→ EXERCISE DETAILS
Lines that include "Hertha" make up the answer; copy all of them from the data below.

Page images and extracted text
- - - -

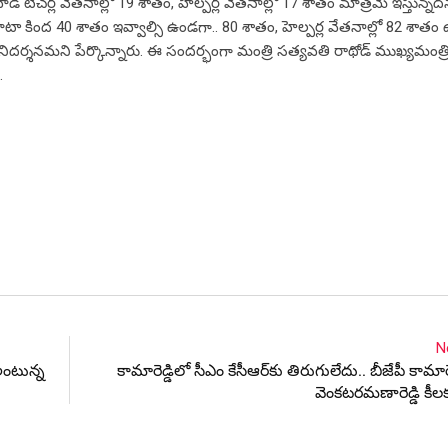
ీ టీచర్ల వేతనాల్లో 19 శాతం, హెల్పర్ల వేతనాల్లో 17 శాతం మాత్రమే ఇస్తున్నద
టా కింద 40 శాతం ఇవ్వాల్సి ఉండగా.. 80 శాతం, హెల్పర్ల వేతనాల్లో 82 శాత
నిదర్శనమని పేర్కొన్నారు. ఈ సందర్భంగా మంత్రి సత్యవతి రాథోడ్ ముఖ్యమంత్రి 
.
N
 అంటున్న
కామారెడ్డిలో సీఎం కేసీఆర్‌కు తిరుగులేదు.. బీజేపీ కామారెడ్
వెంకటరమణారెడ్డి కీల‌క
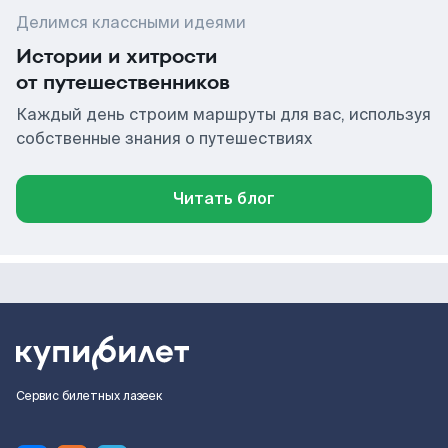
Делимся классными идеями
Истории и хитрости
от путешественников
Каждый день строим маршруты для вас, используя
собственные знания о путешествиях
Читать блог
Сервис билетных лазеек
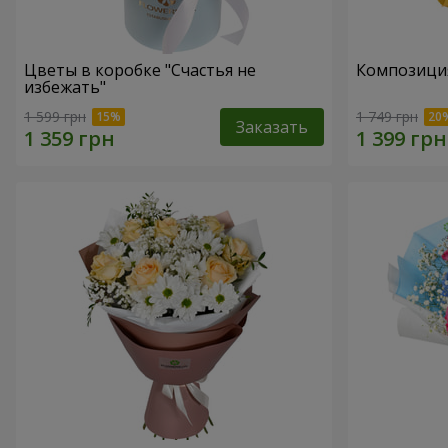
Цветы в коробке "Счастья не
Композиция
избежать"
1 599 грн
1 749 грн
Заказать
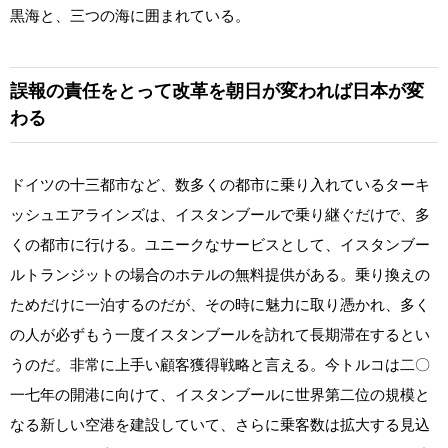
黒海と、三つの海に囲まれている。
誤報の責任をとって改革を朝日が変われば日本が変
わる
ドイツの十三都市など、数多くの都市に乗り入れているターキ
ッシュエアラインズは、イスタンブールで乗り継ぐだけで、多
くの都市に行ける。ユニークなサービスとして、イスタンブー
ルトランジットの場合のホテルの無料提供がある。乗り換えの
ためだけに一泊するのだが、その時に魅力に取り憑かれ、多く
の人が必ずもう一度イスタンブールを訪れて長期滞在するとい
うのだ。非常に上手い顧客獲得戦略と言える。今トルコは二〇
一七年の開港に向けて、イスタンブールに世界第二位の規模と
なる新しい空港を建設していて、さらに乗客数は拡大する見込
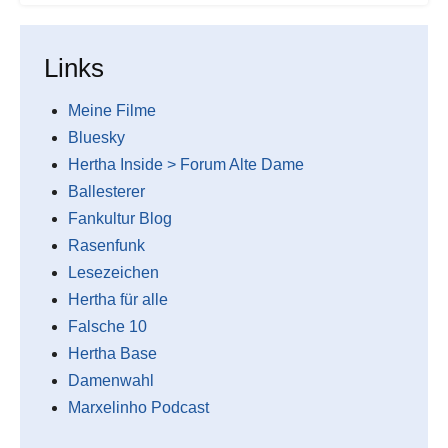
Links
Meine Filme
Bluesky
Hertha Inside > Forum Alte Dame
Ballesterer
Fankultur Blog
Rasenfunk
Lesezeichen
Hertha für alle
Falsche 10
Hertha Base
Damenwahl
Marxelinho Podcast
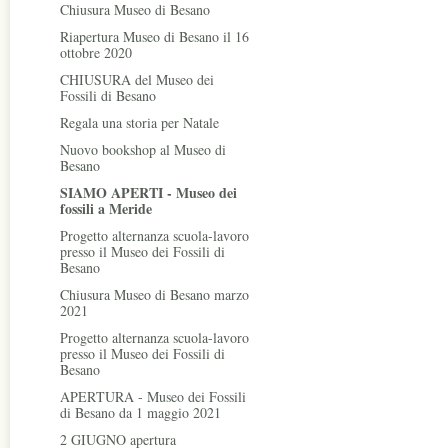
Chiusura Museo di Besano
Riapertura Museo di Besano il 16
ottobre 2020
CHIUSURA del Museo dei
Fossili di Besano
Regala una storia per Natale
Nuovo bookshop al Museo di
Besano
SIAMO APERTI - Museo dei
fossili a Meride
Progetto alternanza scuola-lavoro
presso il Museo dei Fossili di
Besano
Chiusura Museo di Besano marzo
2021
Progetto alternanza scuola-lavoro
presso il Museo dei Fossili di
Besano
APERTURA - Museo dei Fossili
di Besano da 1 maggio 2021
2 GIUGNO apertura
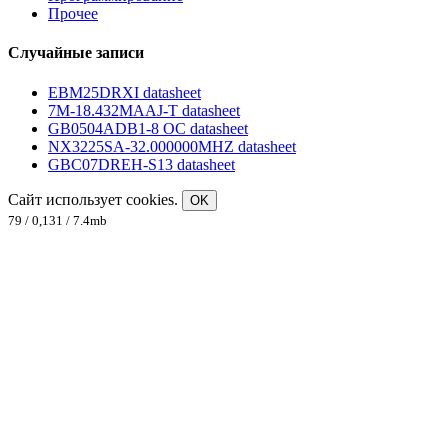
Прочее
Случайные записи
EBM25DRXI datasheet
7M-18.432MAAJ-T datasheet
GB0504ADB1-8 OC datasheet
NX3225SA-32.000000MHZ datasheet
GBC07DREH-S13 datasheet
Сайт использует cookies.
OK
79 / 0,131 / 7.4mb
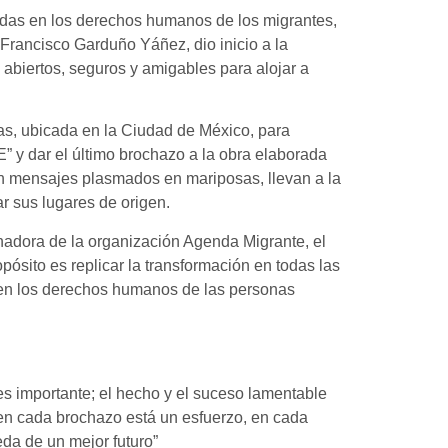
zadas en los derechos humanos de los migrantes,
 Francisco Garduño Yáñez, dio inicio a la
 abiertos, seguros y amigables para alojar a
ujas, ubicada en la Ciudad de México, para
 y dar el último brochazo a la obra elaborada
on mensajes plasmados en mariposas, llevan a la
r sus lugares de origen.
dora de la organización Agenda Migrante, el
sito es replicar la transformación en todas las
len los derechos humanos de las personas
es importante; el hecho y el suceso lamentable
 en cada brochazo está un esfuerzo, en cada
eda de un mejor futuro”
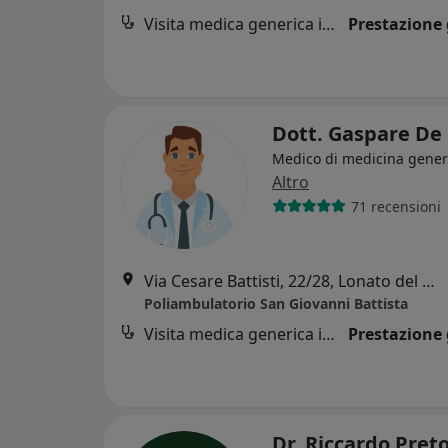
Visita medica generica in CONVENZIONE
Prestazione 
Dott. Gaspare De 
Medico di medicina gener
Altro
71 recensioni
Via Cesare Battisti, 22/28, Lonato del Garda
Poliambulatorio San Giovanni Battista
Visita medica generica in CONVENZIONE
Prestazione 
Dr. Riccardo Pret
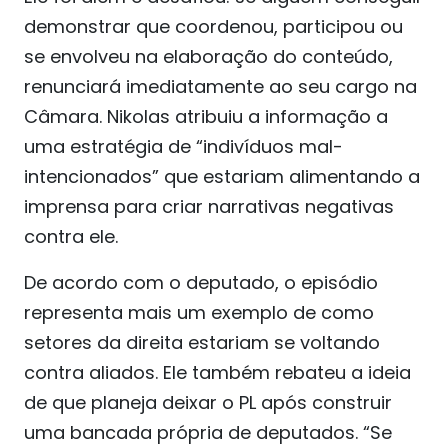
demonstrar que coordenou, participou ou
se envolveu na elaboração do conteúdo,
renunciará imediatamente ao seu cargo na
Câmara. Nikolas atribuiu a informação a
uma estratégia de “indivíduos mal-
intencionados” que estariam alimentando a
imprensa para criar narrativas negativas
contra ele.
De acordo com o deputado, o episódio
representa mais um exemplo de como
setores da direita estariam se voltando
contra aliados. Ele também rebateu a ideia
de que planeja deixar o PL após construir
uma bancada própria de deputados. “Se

- - - -

→ ANSWER SPACE
Hertha Inside > Forum Alte Dame
Hertha für alle
Hertha Base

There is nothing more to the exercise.